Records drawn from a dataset
════════════════
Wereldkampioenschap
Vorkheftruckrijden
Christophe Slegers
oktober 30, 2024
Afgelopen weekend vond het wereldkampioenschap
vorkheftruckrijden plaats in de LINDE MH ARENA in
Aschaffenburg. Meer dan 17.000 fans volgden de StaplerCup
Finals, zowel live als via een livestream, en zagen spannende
════════════════
**What is being asked**
What you return should match every line above exactly.

**Solution to this exercise**
Wereldkampioenschap
Vorkheftruckrijden
Christophe Slegers
oktober 30, 2024
Afgelopen weekend vond het wereldkampioenschap
vorkheftruckrijden plaats in de LINDE MH ARENA in
Aschaffenburg. Meer dan 17.000 fans volgden de StaplerCup
Finals, zowel live als via een livestream, en zagen spannende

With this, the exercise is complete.